I mean, the runtimes are right there in the abstract; this is pretty easy to compare. Bellman-Ford takes time Theta(|V||E|), and as best I can tell the improvements you mention don't change that, they're just constant-factor improvements. As opposed to this algorithm being O(|E|*log(|V|)^8*log(W)), where W is the largest absolute value of a negative edge.
The abstract of this paper even compare the runtime to the state of the art, and what it compares to isn't Bellman-Ford or the improvements you mention; there had already been asymptotic improvements on those.
Real world benchmarks and big O measure different things, so one is not a substitute for another.
Real world benchmarks don't just measure the algorithm, they also measure the implementation. By comparing big O, you can compare algorithms directly instead of comparing implementations of the algorithms.
Big O doesn't take into account constant factors, the time variability of CPU operations (e.g. cache hit vs cache miss), implementation details, or that all useful input sizes might be small. This means that even though an algorithm might have a better big O, it might actually be worse than other algorithms for practical size inputs.

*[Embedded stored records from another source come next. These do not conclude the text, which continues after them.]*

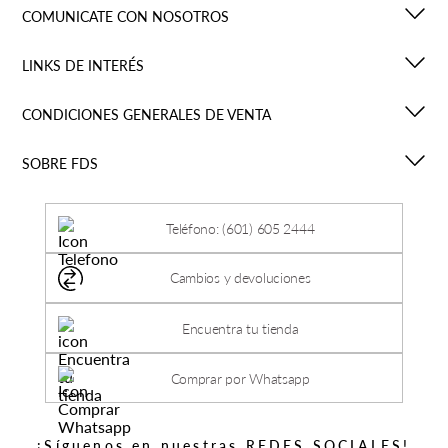
COMUNICATE CON NOSOTROS
LINKS DE INTERÉS
CONDICIONES GENERALES DE VENTA
SOBRE FDS
Teléfono: (601) 605 2444
Cambios y devoluciones
Encuentra tu tienda
Comprar por Whatsapp
¡Síguenos en nuestras REDES SOCIALES!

Creating an algorithm with a better big O is a mathematical breakthrough, but it's not proof that it's going to be practical in the foreseeable future. If you want to additionally prove that, you need real-world benchmarks. So real-world benchmarks would be useful here for some people. It might not be useful for the authors though if their goal is just to prove algorithmic superiority rather than real-world superiority. Creating a real-world benchmark also has the problem that existing implementations have likely been tuned with microoptimizations for years, and the new algorithm's implementation won't have been, leading to an unfair comparison. Your example of 10ms vs 9ms is such a small difference that microoptimizations would matter much more than it.
I was agreeing with you that real world metrics would be useful.
I was making a couple clarifications. You seemed to imply that real-world metrics can be a substitute for big O, but that's not the case, they do different comparisons.
Also, I was pointing out that the 10ms vs 9ms example isn't a set of numbers that would indicate one algorithm is better than the other, just that one implementation is better than the other.
The abstract of this paper even compare the runtime to the state of the art, and what it compares to isn't Bellman-Ford or the improvements you mention; there had already been asymptotic improvements on those.